Most medals are for arbitrary stuff such as long service, served at such n such place, blah blah. Meaningless really.

Then the ones that do count, the medals for valour, well for every guy who gets one there another 100 nameless guys who should also be getting one. So those medals are also meaningless but for different reasons. They aren't a reward for the recipient. They're a confidence boost for the masses.

So the bottom line is just respect what the guy did and don't split hairs about it. And ignore the jam stealers with inferiority complexes who search for negativity to tie to these veterans who got the nod.

This Sarge Dakota guy looks like a tough cookie

Me personally, the only trinket that I kept from those days is my beret with it's badge and my marksman badge. The rest went in the trash
Spike, respectfully and strongly disagree with you on this.

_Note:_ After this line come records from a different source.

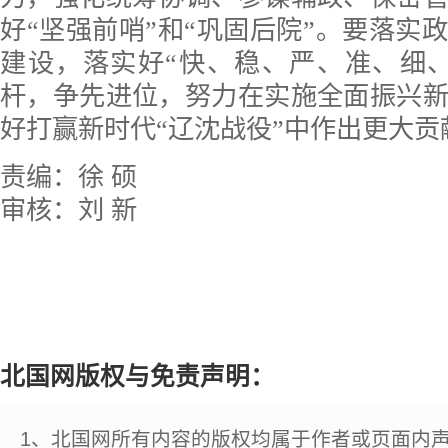
好“坚强前哨”和“巩固后院”。要落实
建设，落实好“快、稳、严、准、细
杆，争先进位，努力在实施全面振兴
好打赢新时代“辽沈战役”中作出更大贡
责编：徐 硕
审核：刘 新
北国网版权与免责声明：
1、北国网所有内容的版权均属于作者或页面内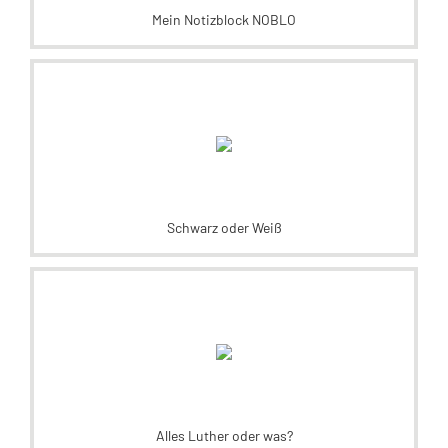
Mein Notizblock NOBLO
Schwarz oder Weiß
Alles Luther oder was?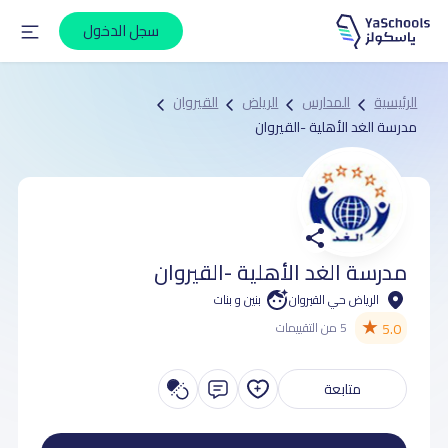
سجل الدخول
الرئيسية
المدارس
الرياض
القيروان
مدرسة الغد الأهلية -القيروان
مدرسة الغد الأهلية -القيروان
الرياض حي القيروان
بنين و بنات
★
5.0
5 من التقييمات
متابعة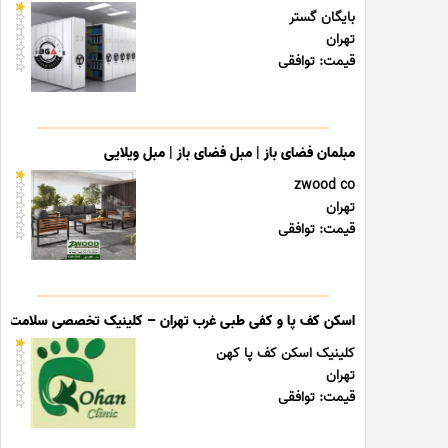
بایگان گستر
تهران
قیمت: توافقی
مبلمان فضای باز | مبل فضای باز | مبل ویلایی
zwood co
تهران
قیمت: توافقی
اسکن کف پا و کفی طبی غرب تهران – کلینیک تخصصی سلامت پا
کلینیک اسکن کف پا کهن
تهران
قیمت: توافقی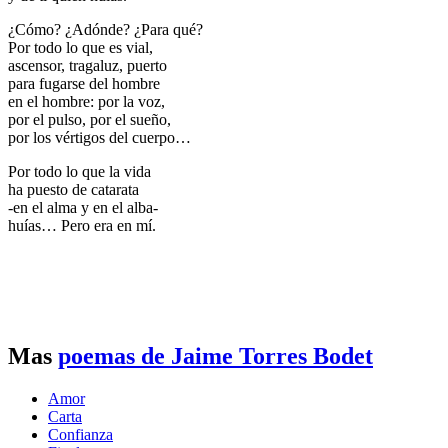
¿Cómo? ¿Adónde? ¿Para qué?
Por todo lo que es vial,
ascensor, tragaluz, puerto
para fugarse del hombre
en el hombre: por la voz,
por el pulso, por el sueño,
por los vértigos del cuerpo…
Por todo lo que la vida
ha puesto de catarata
-en el alma y en el alba-
huías… Pero era en mí.
Mas
poemas de Jaime Torres Bodet
Amor
Carta
Confianza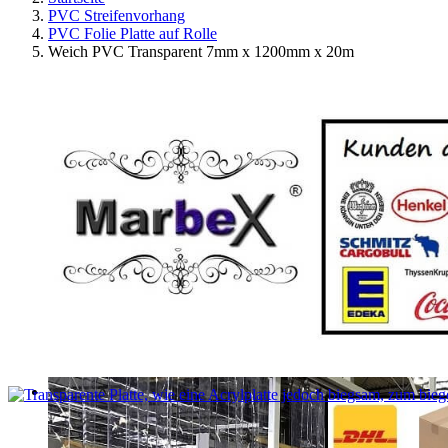
PVC Streifenvorhang
PVC Folie Platte auf Rolle
Weich PVC Transparent 7mm x 1200mm x 20m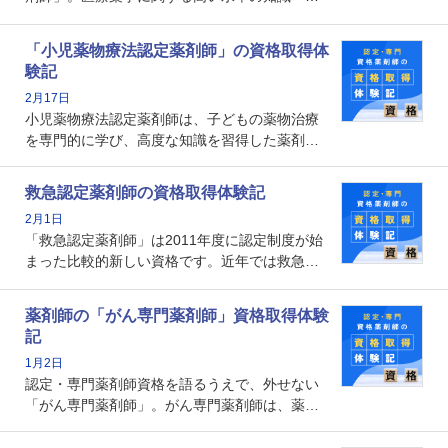
能を備えた薬剤師の養成を目的としており、薬
剤師としての専門性を示す客観的な根拠の一つ
「小児薬物療法認定薬剤師」の資格取得体
となります。取得要件は多岐に渡り、審査も複
験記
数回ありますが、患者さんに対して一定の能力
2月17日
の証明になる資格と言えます。
小児薬物療法認定薬剤師は、子どもの薬物治療
を専門的に学び、高度な知識を習得した薬剤師
です。子どもの発達段階における身体的特徴
や、特有の疾患、心理状況を理解し、専門性を
救急認定薬剤師の資格取得体験記
深めることで、子どもとその保護者に寄り添え
2月1日
る存在です。今回はそんな小児薬物療法認定薬
「救急認定薬剤師」は2011年度に認定制度が始
剤師の取得体験記をご紹介します。
まった比較的新しい資格です。近年では救急病
棟に薬剤師を配置する病院が増えてきているこ
とから、救急認定薬剤師を目指す病院薬剤師も
薬剤師の「がん専門薬剤師」資格取得体験
増えているのではないでしょうか。今回はそん
記
な救急認定薬剤師の取得体験記をご紹介しま
1月2日
す。
認定・専門薬剤師資格を語るうえで、外せない
「がん専門薬剤師」。がん専門薬剤師は、薬剤
師として初めて医療法上広告が可能な専門性に
関する資格として、2009年に発足しました。薬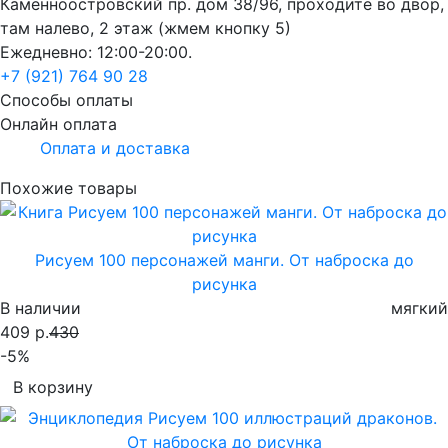
Каменноостровский пр. дом 38/96, проходите во двор,
там налево, 2 этаж (жмем кнопку 5)
Ежедневно: 12:00-20:00.
+7 (921) 764 90 28
Способы оплаты
Онлайн оплата
Оплата и доставка
Похожие товары
Рисуем 100 персонажей манги. От наброска до
рисунка
В наличии
мягкий
409 р.
430
-5%
В корзину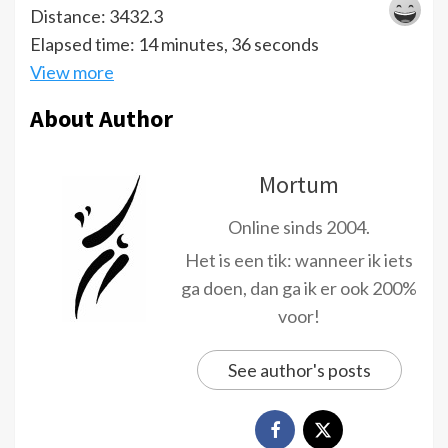
Distance: 3432.3
Elapsed time: 14 minutes, 36 seconds
View more
About Author
Mortum
Online sinds 2004.
Het is een tik: wanneer ik iets
ga doen, dan ga ik er ook 200%
voor!
See author's posts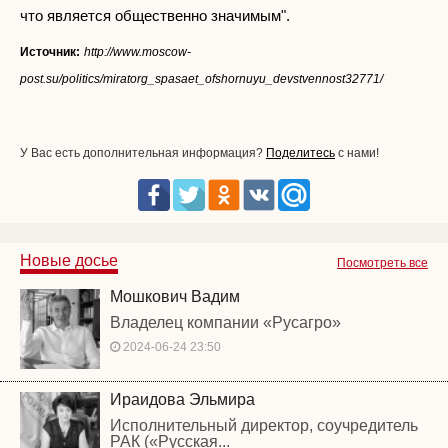
что является общественно значимым".
Источник:
http://www.moscow-
post.su/politics/miratorg_spasaet_ofshornuyu_devstvennost32771/
У Вас есть дополнительная информация?
Поделитесь
с нами!
Новые досье
Посмотреть все
Мошкович Вадим
Владелец компании «Русагро»
2024-06-24 23:50
Ираидова Эльмира
Исполнительный директор, соучредитель
РАК («Русская...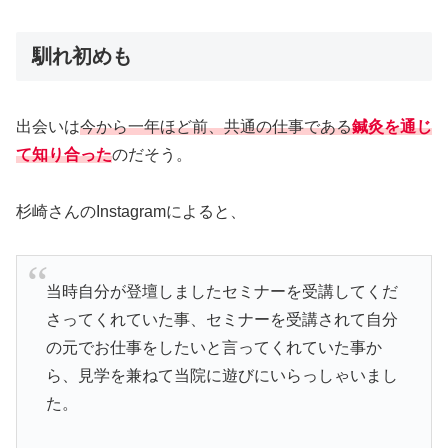
馴れ初めも
出会いは
今から一年ほど前、共通の仕事である
鍼灸を通じ
て知り合った
のだそう。
杉崎さんのInstagramによると、
当時自分が登壇しましたセミナーを受講してくだ
さってくれていた事、セミナーを受講されて自分
の元でお仕事をしたいと言ってくれていた事か
ら、見学を兼ねて当院に遊びにいらっしゃいまし
た。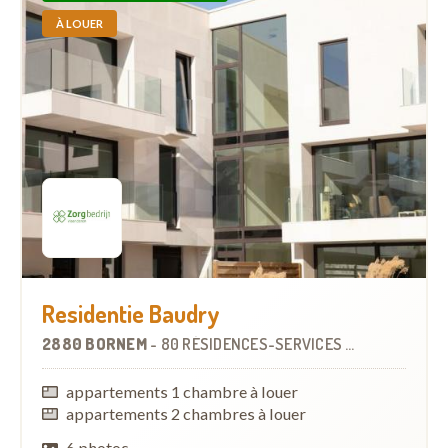
À LOUER
Residentie Baudry
2880 BORNEM
-
80 RÉSIDENCES-SERVICES
À
8.5 KM
appartements 1 chambre à louer
appartements 2 chambres à louer
6 photos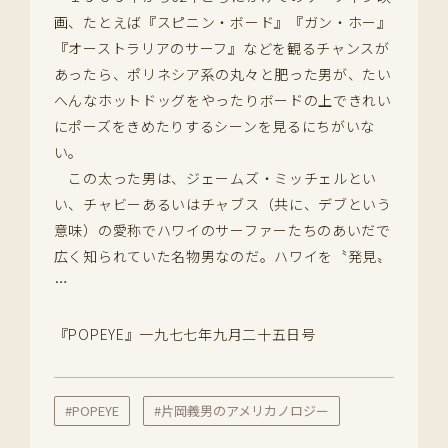
画、たとえば『スピニン・ボード』『ガン・ホー』
『オーストラリアのサーフ』などを観るチャンスが
あったら、ポリネシア系の丸々と肥った男が、たい
へんなホットドッグをやったりボードの上できれい
にポーズをきめたりするシーンを見るにちがいな
い。
この太った男は、ジェームズ・ミッチェルとい
い、チャビーあるいはチャブス（共に、デブという
意味）の愛称でハワイのサーファーたちのあいだで
広く知られていた名物男なのだ。ハワイを〝発見〟
…
『POPEYE』一九七七年九月二十五日号
#POPEYE
#片岡義男のアメリカノロジー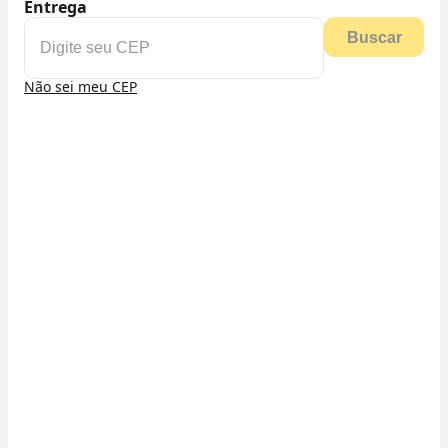
Entrega
Buscar
Não sei meu CEP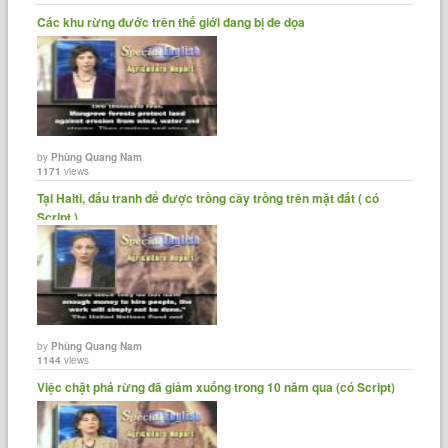
Các khu rừng đước trên thế giới đang bị đe dọa
by
Phùng Quang Nam
1171
views
Tại Haiti, đấu tranh để được trồng cây trồng trên mặt đất ( có
Script )
by
Phùng Quang Nam
1144
views
Việc chặt phá rừng đã giảm xuống trong 10 năm qua (có Script)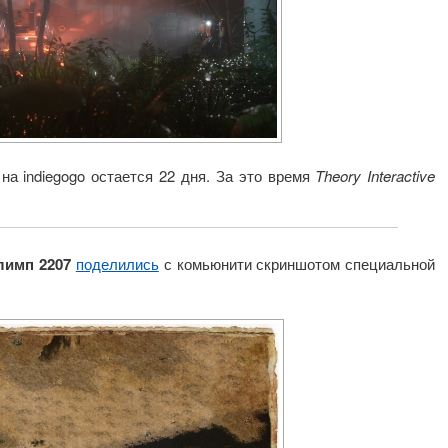
на indiegogo остается 22 дня. За это время
Theory Interactive
лимп 2207
поделились
с комьюнити скриншотом специальной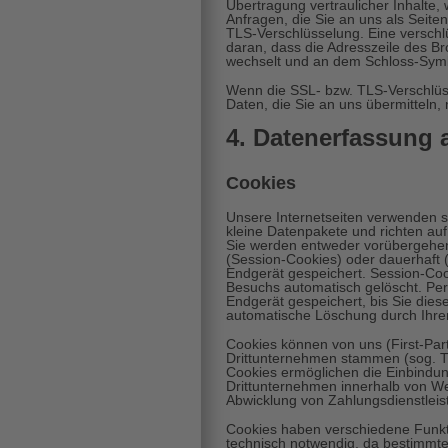
Übertragung vertraulicher Inhalte,
Anfragen, die Sie an uns als Seite
TLS-Verschlüsselung. Eine verschl
daran, dass die Adresszeile des Brow
wechselt und an dem Schloss-Symbo
Wenn die SSL- bzw. TLS-Verschlüsse
Daten, die Sie an uns übermitteln, 
4. Datenerfassung 
Cookies
Unsere Internetseiten verwenden s
kleine Datenpakete und richten au
Sie werden entweder vorübergehend
(Session-Cookies) oder dauerhaft
Endgerät gespeichert. Session-Co
Besuchs automatisch gelöscht. Pe
Endgerät gespeichert, bis Sie dies
automatische Löschung durch Ihre
Cookies können von uns (First-Par
Drittunternehmen stammen (sog. Th
Cookies ermöglichen die Einbindun
Drittunternehmen innerhalb von We
Abwicklung von Zahlungsdienstleis
Cookies haben verschiedene Funkt
technisch notwendig, da bestimmt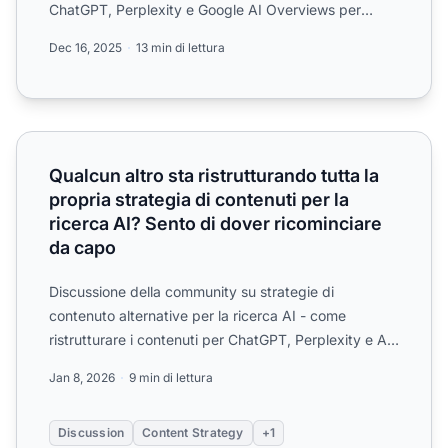
ChatGPT, Perplexity e Google AI Overviews per
aumentare la visi...
Dec 16, 2025
13 min di lettura
Qualcun altro sta ristrutturando tutta la propria strategia 
Qualcun altro sta ristrutturando tutta la
propria strategia di contenuti per la
ricerca AI? Sento di dover ricominciare
da capo
Discussione della community su strategie di
contenuto alternative per la ricerca AI - come
ristrutturare i contenuti per ChatGPT, Perplexity e AI
Overviews bila...
Jan 8, 2026
9 min di lettura
Discussion
Content Strategy
+1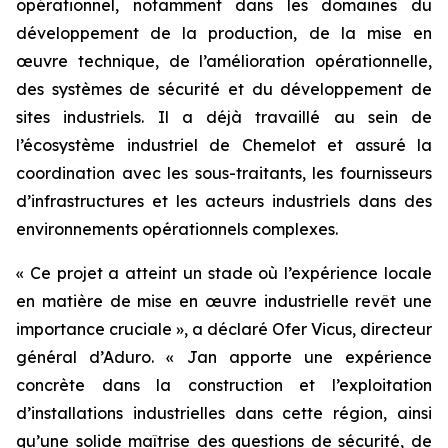
opérationnel, notamment dans les domaines du
développement de la production, de la mise en
œuvre technique, de l’amélioration opérationnelle,
des systèmes de sécurité et du développement de
sites industriels. Il a déjà travaillé au sein de
l’écosystème industriel de Chemelot et assuré la
coordination avec les sous-traitants, les fournisseurs
d’infrastructures et les acteurs industriels dans des
environnements opérationnels complexes.
« Ce projet a atteint un stade où l’expérience locale
en matière de mise en œuvre industrielle revêt une
importance cruciale », a déclaré Ofer Vicus, directeur
général d’Aduro. « Jan apporte une expérience
concrète dans la construction et l’exploitation
d’installations industrielles dans cette région, ainsi
qu’une solide maîtrise des questions de sécurité, de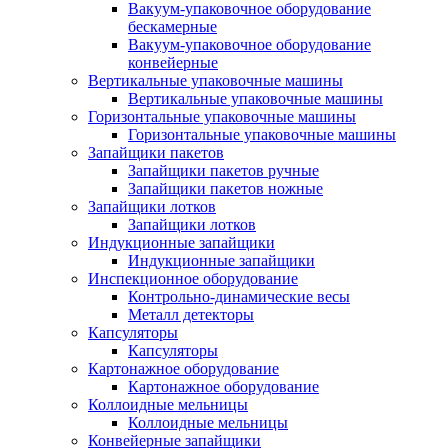
Вакуум-упаковочное оборудование
беcкамерные
Вакуум-упаковочное оборудование
конвейерные
Вертикальные упаковочные машины
Вертикальные упаковочные машины
Горизонтальные упаковочные машины
Горизонтальные упаковочные машины
Запайщики пакетов
Запайщики пакетов ручные
Запайщики пакетов ножные
Запайщики лотков
Запайщики лотков
Индукционные запайщики
Индукционные запайщики
Инспекционное оборудование
Контрольно-динамические весы
Металл детекторы
Капсуляторы
Капсуляторы
Картонажное оборудование
Картонажное оборудование
Коллоидные мельницы
Коллоидные мельницы
Конвейерные запайщики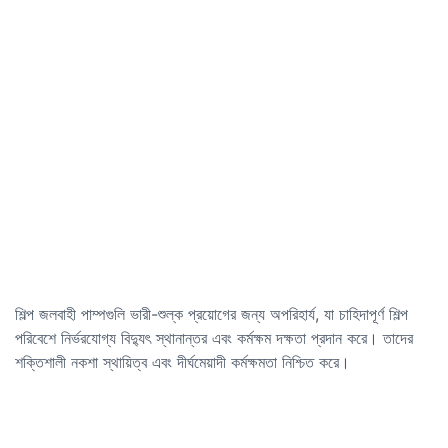
শিল্প জলবাহী পাম্পগুলি ভারী-শুল্ক প্রয়োগের জন্য অপরিহার্য, যা চাহিদাপূর্ণ শিল্প
পরিবেশে নির্ভরযোগ্য বিদ্যুৎ স্থানান্তর এবং কর্মক্ষম দক্ষতা প্রদান করে। তাদের
শক্তিশালী নকশা স্থায়িত্ব এবং দীর্ঘমেয়াদী কর্মক্ষমতা নিশ্চিত করে।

Medals are not about Morale, despite what Napoleon said. They are given out, usually, for acts that matter. You are right, a lot of guys do not get recognized and I have seen certain branches contribute to award inflation but the USMC is one that is so tight with awards that if they give out anything with a V on it I usually assume it should be at least one award higher. Check out what the USMC did in the Sgt. Rafael Peralta case, they did a bloody autopsy on the guy to make sure it should be a MoH or Navy Cross. I know of few guys in the Navy who should be up for MoHs and I shake my head that they did not get them when you read the citations but it is what it is.